CMS (Cryptographic Message Syntax) is a syntax for signing, digesting, and encrypting arbitrary messages. It evolved from PKCS#7 and is the basis for higher level protocols such as S/MIME. This package implements the SignedData CMS content-type, allowing users to digitally sign data as well as verify data signed by others.

Signing and Verifying Data

High level APIs are provided for signing a message with a certificate and key:

msg := []byte("some data")
cert, _ := x509.ParseCertificate(someCertificateData)
key, _ := x509.ParseECPrivateKey(somePrivateKeyData)
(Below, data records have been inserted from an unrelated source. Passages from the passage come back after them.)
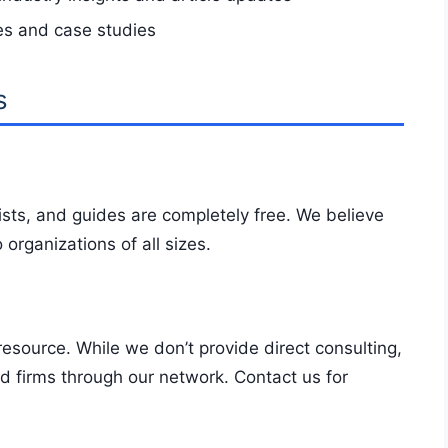
es and case studies
s
sts, and guides are completely free. We believe
 organizations of all sizes.
resource. While we don’t provide direct consulting,
 firms through our network. Contact us for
der, _ := cms.Sign(msg, []*x509.Certificate{cert}, key)

////
/// At another time, in another place...
//

sd, _ := ParseSignedData(der)
if err, _ := sd.Verify(x509.VerifyOptions{}); err != nil {
  panic(err)
}

By default, CMS SignedData includes the original message. High level APIs are also available for creating and verifying detached signatures:

msg := []byte("some data")
cert, _ := x509.ParseCertificate(someCertificateData)
key, _ := x509.ParseECPrivateKey(somePrivateKeyData)

der, _ := cms.SignDetached(msg, cert, key)

////
/// At another time, in another place...
//

sd, _ := ParseSignedData(der)
if err, _ := sd.VerifyDetached(msg, x509.VerifyOptions{}); err != nil {
  panic(err)
}

Timestamping

Because certificates expire and can be revoked, it is may be helpful to attach certified timestamps to signatures, proving that they existed at a given time. RFC3161 timestamps can be added to signatures like so:

signedData, _ := NewSignedData([]byte("Hello, world!"))
signedData.Sign(identity.Chain(), identity.PrivateKey)
signedData.AddTimestamps("http://timestamp.digicert.com")

derEncoded, _ := signedData.ToDER()
io.Copy(os.Stdout, bytes.NewReader(derEncoded))

Verification functions implicitly verify timestamps as well. Without a timestamp, verification will fail if the certificate is no longer valid.